Omitting any pictures, transcribe the entries below exactly.

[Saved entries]
▬▬▬▬▬▬

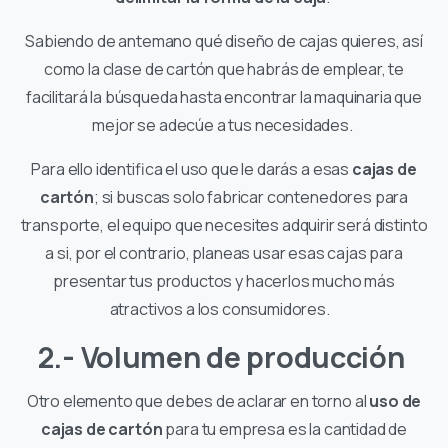
Sabiendo de antemano qué diseño de cajas quieres, así
como la clase de cartón que habrás de emplear, te
facilitará la búsqueda hasta encontrar la maquinaria que
mejor se adecúe a tus necesidades.
Para ello identifica el uso que le darás a esas
cajas de
cartón
; si buscas solo fabricar contenedores para
transporte, el equipo que necesites adquirir será distinto
a si, por el contrario, planeas usar esas cajas para
presentar tus productos y hacerlos mucho más
atractivos a los consumidores.
2.- Volumen de producción
Otro elemento que debes de aclarar en torno al
uso de
cajas de cartón
para tu empresa es la cantidad de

▬▬▬▬▬▬

ANSWER TO THE EXERCISE ▸
Sabiendo de antemano qué diseño de cajas quieres, así
como la clase de cartón que habrás de emplear, te
facilitará la búsqueda hasta encontrar la maquinaria que
mejor se adecúe a tus necesidades.
Para ello identifica el uso que le darás a esas
cajas de
cartón
; si buscas solo fabricar contenedores para
transporte, el equipo que necesites adquirir será distinto
a si, por el contrario, planeas usar esas cajas para
presentar tus productos y hacerlos mucho más
atractivos a los consumidores.
2.- Volumen de producción
Otro elemento que debes de aclarar en torno al
uso de
cajas de cartón
para tu empresa es la cantidad de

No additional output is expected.